Jaguar’s Legendary XK engine is 75 years old and is the bedrock on which the company was built. It continues to bewitch car enthusiasts the world over with its glorious blend of power, sound and beauty.
History will record the 20th century as the era of the great internal combustion engine. The Chevy small-block V8 or Honda’s diminutive single-cylinder Super Cub bike engine may be the most numerous, with well over 100 million examples of each being produced, but most enthusiasts can name any number of classic engines, often just by colloquial names such as Alfa’s Busso V6, The Mezger engine in various Porsche 911s (which for some reason always has a definite article…?), Chrysler Hemi, Ford Crossflow, BMC A-Series, Colombo V12 or Lotus Twin Cam.

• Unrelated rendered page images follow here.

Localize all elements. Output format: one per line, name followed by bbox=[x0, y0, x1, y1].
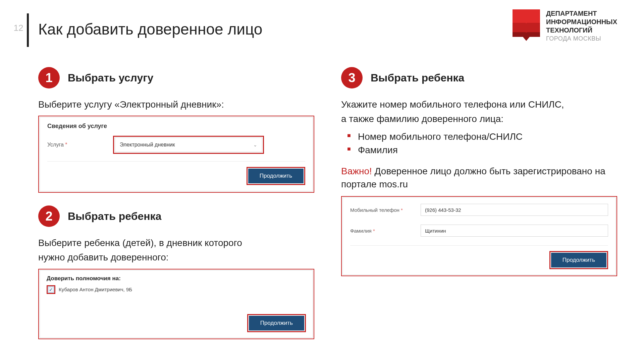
step3-header: 3 Выбрать ребенка bbox=[341, 67, 617, 88]
step2-badge: 2 bbox=[38, 205, 60, 227]
shield-icon bbox=[513, 9, 540, 40]
continue-button[interactable]: Продолжить bbox=[551, 253, 606, 267]
select-highlight: Электронный дневник ⌄ bbox=[113, 136, 264, 154]
step2-desc-l1: Выберите ребенка (детей), в дневник кото… bbox=[38, 236, 314, 249]
divider bbox=[350, 245, 608, 246]
step1-card-heading: Сведения об услуге bbox=[47, 123, 305, 130]
step2-header: 2 Выбрать ребенка bbox=[38, 205, 314, 227]
service-select[interactable]: Электронный дневник ⌄ bbox=[115, 137, 262, 152]
button-highlight: Продолжить bbox=[549, 251, 608, 269]
step1-header: 1 Выбрать услугу bbox=[38, 67, 314, 88]
phone-input[interactable] bbox=[421, 204, 608, 216]
dept-logo: ДЕПАРТАМЕНТ ИНФОРМАЦИОННЫХ ТЕХНОЛОГИЙ ГО… bbox=[513, 9, 617, 42]
phone-label: Мобильный телефон * bbox=[350, 207, 421, 213]
step2-card: Доверить полномочия на: ✓ Кубаров Антон … bbox=[38, 269, 314, 339]
title-block: Как добавить доверенное лицо bbox=[27, 13, 262, 47]
step3-desc-l1: Укажите номер мобильного телефона или СН… bbox=[341, 98, 617, 111]
logo-subtitle: ГОРОДА МОСКВЫ bbox=[546, 35, 617, 42]
page-number: 12 bbox=[10, 13, 27, 33]
step1-title: Выбрать услугу bbox=[68, 72, 153, 84]
logo-line3: ТЕХНОЛОГИЙ bbox=[546, 26, 617, 35]
step1-badge: 1 bbox=[38, 67, 60, 88]
bullet-phone: Номер мобильного телефона/СНИЛС bbox=[347, 130, 617, 143]
child-row: ✓ Кубаров Антон Дмитриевич, 9Б bbox=[47, 285, 306, 294]
step2-title: Выбрать ребенка bbox=[68, 210, 161, 223]
important-note: Важно! Доверенное лицо должно быть зарег… bbox=[341, 165, 617, 191]
bullet-surname: Фамилия bbox=[347, 143, 617, 157]
logo-text: ДЕПАРТАМЕНТ ИНФОРМАЦИОННЫХ ТЕХНОЛОГИЙ ГО… bbox=[546, 9, 617, 42]
continue-button[interactable]: Продолжить bbox=[249, 316, 304, 330]
step3-badge: 3 bbox=[341, 67, 363, 88]
surname-input[interactable] bbox=[421, 225, 608, 237]
step3-card: Мобильный телефон * Фамилия * Продолжить bbox=[341, 196, 617, 276]
checkbox-highlight: ✓ bbox=[47, 285, 55, 294]
button-highlight: Продолжить bbox=[247, 314, 306, 332]
step3-bullets: Номер мобильного телефона/СНИЛС Фамилия bbox=[347, 130, 617, 156]
surname-label: Фамилия * bbox=[350, 228, 421, 234]
logo-line1: ДЕПАРТАМЕНТ bbox=[546, 9, 617, 18]
important-prefix: Важно! bbox=[341, 166, 372, 176]
step1-card: Сведения об услуге Услуга * Электронный … bbox=[38, 116, 314, 193]
child-name: Кубаров Антон Дмитриевич, 9Б bbox=[59, 287, 132, 292]
chevron-down-icon: ⌄ bbox=[253, 142, 257, 147]
logo-line2: ИНФОРМАЦИОННЫХ bbox=[546, 18, 617, 26]
left-column: 1 Выбрать услугу Выберите услугу «Электр… bbox=[38, 67, 314, 339]
service-label: Услуга * bbox=[47, 142, 101, 148]
step2-card-heading: Доверить полномочия на: bbox=[47, 275, 306, 282]
page-title: Как добавить доверенное лицо bbox=[38, 13, 262, 47]
step1-desc: Выберите услугу «Электронный дневник»: bbox=[38, 98, 314, 111]
step3-desc-l2: а также фамилию доверенного лица: bbox=[341, 112, 617, 125]
step3-title: Выбрать ребенка bbox=[371, 72, 464, 84]
button-highlight: Продолжить bbox=[247, 167, 305, 185]
child-checkbox[interactable]: ✓ bbox=[48, 287, 54, 293]
step2-desc-l2: нужно добавить доверенного: bbox=[38, 251, 314, 264]
service-select-value: Электронный дневник bbox=[120, 142, 175, 148]
continue-button[interactable]: Продолжить bbox=[248, 169, 304, 183]
important-text: Доверенное лицо должно быть зарегистриро… bbox=[341, 166, 605, 189]
title-bar bbox=[27, 13, 29, 47]
right-column: 3 Выбрать ребенка Укажите номер мобильно… bbox=[341, 67, 617, 339]
divider bbox=[47, 161, 305, 162]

Jaguar’s XK engine ranks among them but may well be the most versatile; can you think of another power unit that has won Le Mans outright 5 times, the Alpine Rally Coupe d’Or (for three wins) and the BriSCA F1 stock car Gold Roof, but also powered hearses, limousines, sports saloons, the commonly accepted most beautiful sports car of all time (the E-type), a plethora of successful sports racing cars by companies such as Lister, HWM and Cooper, a whole host of kit cars, various record-breaking power boats, fire engines and a range of tracked armoured vehicles which included a light tank? We can’t, but we’d be interested to know… only the Buick-derived, Rover V8 comes close to that sort of versatility.
William Lyons’ Swallow Sidecar Company, known as S.S., had grown quickly from its formation in Blackpool in 1922 and by the mid-1930s had successfully relocated to Coventry and became a car manufacturer. By the late 1930s S.S. were producing a range of rakishly handsome cars using suitably modified chassis and running gear purchased from their neighbours, the Standard Motor Company. The 1936 SS100 3.5-litre sportscar offered spectacular performance for its price of £450, mixed with the sublime styling Lyons’ cars became known for. It also proved to be a very successful rally car which raised the company’s image and demonstrated the value of motorsport as a marketing tool.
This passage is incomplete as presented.